* Directions for this task
Examine each line of the data. Copy those that contain the string "Пусана".

--- Records for the exercise Enclosed Below ---

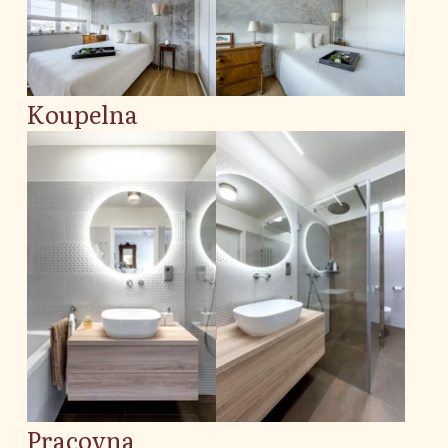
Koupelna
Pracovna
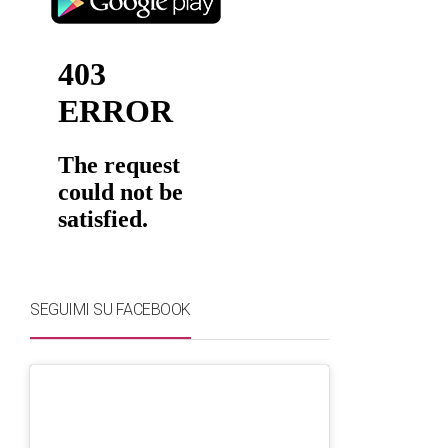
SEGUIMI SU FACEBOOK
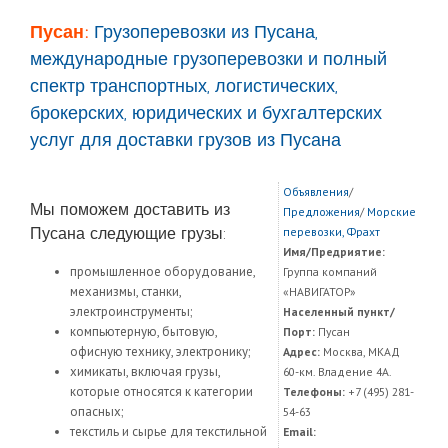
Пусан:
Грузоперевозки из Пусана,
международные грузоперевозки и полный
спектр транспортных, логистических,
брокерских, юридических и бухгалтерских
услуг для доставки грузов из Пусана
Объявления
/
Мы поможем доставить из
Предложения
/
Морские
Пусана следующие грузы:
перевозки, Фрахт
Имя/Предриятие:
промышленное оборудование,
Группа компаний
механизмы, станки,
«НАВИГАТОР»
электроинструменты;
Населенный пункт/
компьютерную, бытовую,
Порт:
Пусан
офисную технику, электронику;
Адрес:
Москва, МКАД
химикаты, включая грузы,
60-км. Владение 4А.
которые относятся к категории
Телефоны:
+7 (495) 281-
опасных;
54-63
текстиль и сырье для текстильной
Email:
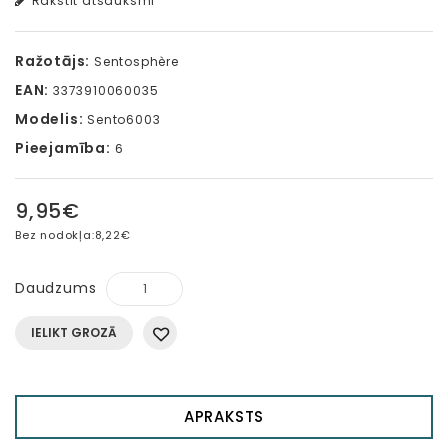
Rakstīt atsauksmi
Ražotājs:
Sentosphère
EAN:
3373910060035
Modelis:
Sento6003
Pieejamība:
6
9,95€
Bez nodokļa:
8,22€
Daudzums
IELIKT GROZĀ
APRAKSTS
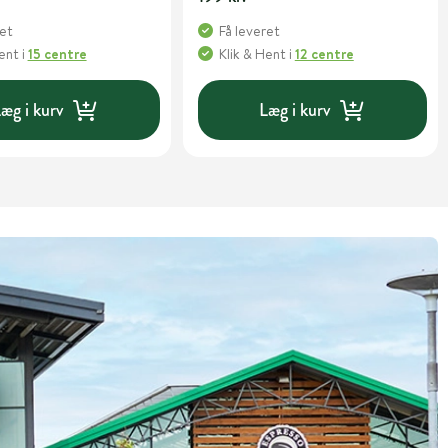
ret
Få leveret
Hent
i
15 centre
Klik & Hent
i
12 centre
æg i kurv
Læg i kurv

--- End of Enclosed Records for the exercise ---

* Your response
Грузоперевозки из Пусана,
услуг для доставки грузов из Пусана
Пусана следующие грузы:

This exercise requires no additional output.